Lundquist v. Alewine, 79-712

Decision Date01 April 1981
Docket NumberNo. 79-712,79-712
Citation397 So.2d 1148
CourtFlorida District Court of Appeals
PartiesRobert W. LUNDQUIST and K & L Contractors, Inc., et al, Appellants, v. Edgar Lurie ALEWINE et al, Appellees. /T4-472.

W. C. Airth, Jr., of Fowler, Williams & Airth, P.A., Orlando, for appellants.

William R. Herrman of Malone & Harrison, Orlando, for appellees.

ORFINGER, Judge.

Appellants were defendants in a slander action which resulted in a jury award against them. They contend that the trial court erred in not granting their motion for directed verdict, or alternatively, in denying their motion for judgment notwithstanding verdict. Further, the corporate defendant contends that an award of punitive damages against it is unwarranted when there was no award of compensatory damages.

Appellee sued appellant K & L Contractors, Inc., and its employee, Robert Lundquist, for slander. K & L is a construction company which was involved in the construction of a water line for a municipality. The plaintiff, an employee of the General Water Works Corporation, had the duty of inspecting the progress of the water line and the quality of its construction for his employer. Following a discussion between Lundquist and appellee about an alleged construction defect, Lundquist returned to his office and reported to officers of K & L that appellee had solicited a bribe to overlook the defect. 1 Carl Kelly, an officer of K & L, corroborated the discussion between Lundquist and the other officers of the corporation. Kelly further testified that he reported the alleged bribe offer to appellee's employer and the record reflects that following Kelly's report, appellee was discharged. 2

When the words published concerning a person tend to degrade him, bring him into ill repute, destroy confidence in his integrity, or cause like injury, such language is actionable per se. Montgomery v. Knox, 23 Fla. 595, 3 So. 211 (1887); Stewart v. Codrington, 55 Fla. 327, 45 So. 809 (1908). Malice is an essential element of slander and may be presumed by the actionable per se nature of the alleged publication. Where, however, a qualified privilege exists, the plaintiff must prove express malice or malice in fact in order to recover. Abraham v. Baldwin, 52 Fla. 151, 42 So. 591 (1906); Axelrod v. Califano, 357 So.2d 1048 (Fla.1st DCA 1978).
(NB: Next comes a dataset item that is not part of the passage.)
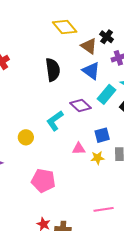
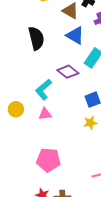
pink triangle: (79, 149) -> (45, 114), moved
pink pentagon: (43, 181) -> (48, 160), moved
The crux of the appellants' argument on appeal centers around the existence of a "conditionally privileged publication." This privilege, also known as a "qualified business privilege" or "qualified privilege," is discussed in 19 Fla.Jur.2d Defamation and Privacy § 58 (1979), as follows: "a communication made in good faith on any subject matter by one having an interest therein, or in reference to which he has a duty, is privileged if made to a person having a corresponding interest or duty, even though it contains matter which would otherwise be actionable, and though the duty is not a legal one, but only a moral or social obligation."
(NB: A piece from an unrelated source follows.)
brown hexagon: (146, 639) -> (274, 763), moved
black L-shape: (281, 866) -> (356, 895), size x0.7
The elements essential to the finding of a conditionally privileged publication are (1) good faith, (2) an interest to be upheld, (3) a statement limited in its scope to this purpose, (4) a proper occasion, (5) publication in a proper manner. Abraham v. Baldwin, supra; Leonard v. Wilson, 150 Fla. 503, 8 So.2d 12 (1942). To be qualifiedly privileged, the communication must be made by a person having a duty or interest in the subject matter to another having a corresponding interest or duty. Axelrod v. Califano, supra.
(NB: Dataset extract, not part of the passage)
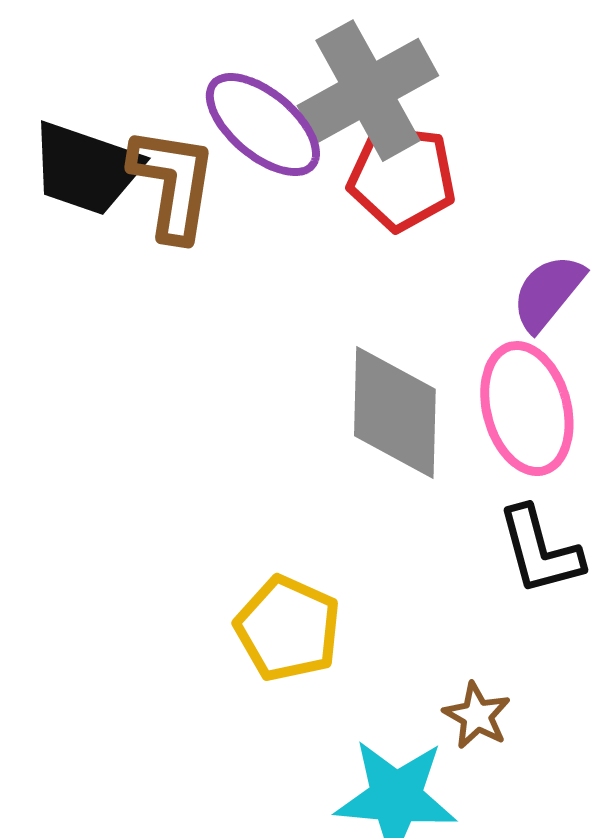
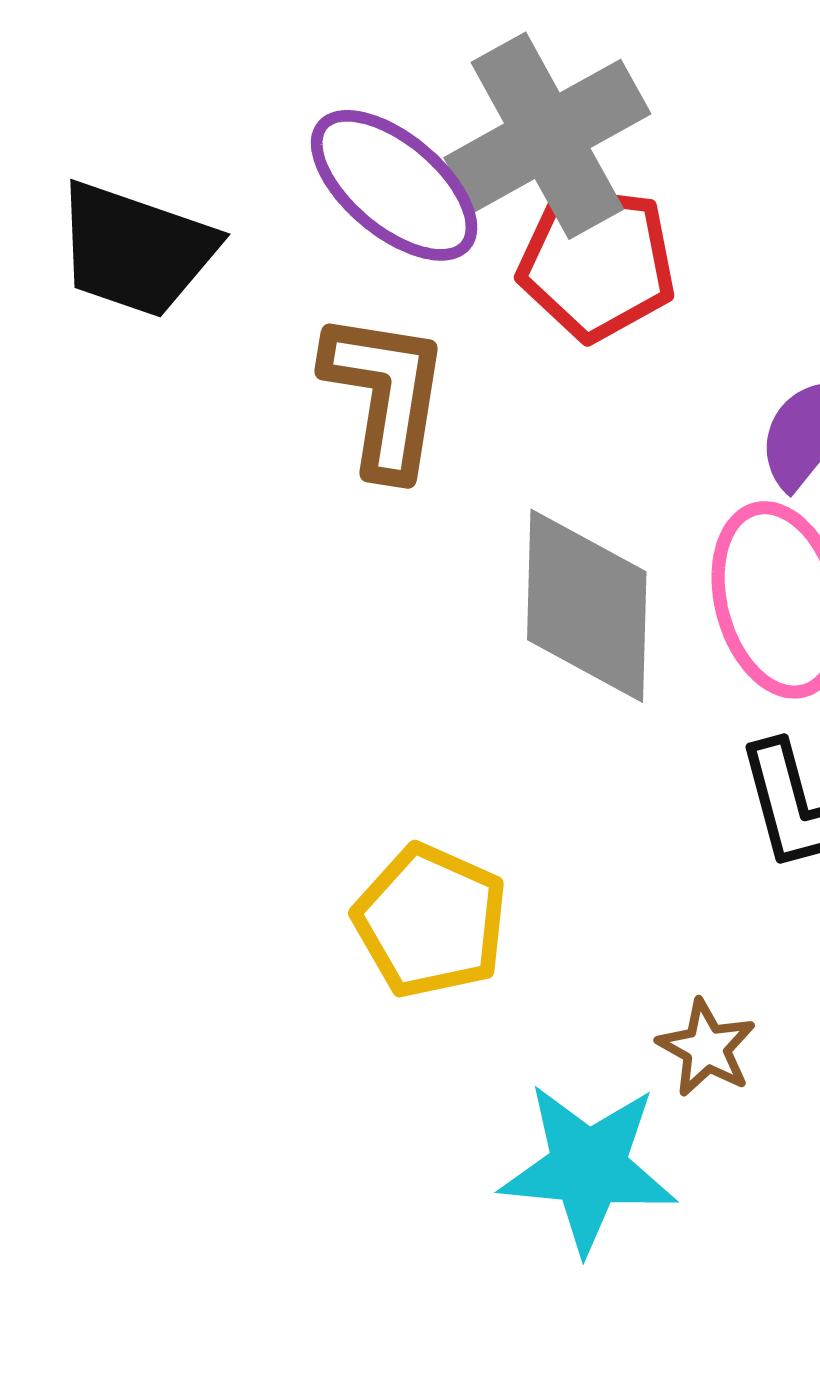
brown L-shape: (173, 184) -> (385, 394), moved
The pertinent question, therefore is whether as a matter of law, a qualified interest existed in the instant case, thereby obviating the need for submitting the case to the jury.

In passing on a motion for directed verdict, the trial court cannot pass upon the credibility of witnesses or weigh the evidence. Though the court must consider the entire record, the jury is the trier of facts and is the judge of the credibility and weight of the evidence. As stated in Axelrod, supra, when the evidence is conflicting as to the existence or nonexistence of a privilege, there is a mixed question of law and fact, and the fact issue is to be determined by the jury.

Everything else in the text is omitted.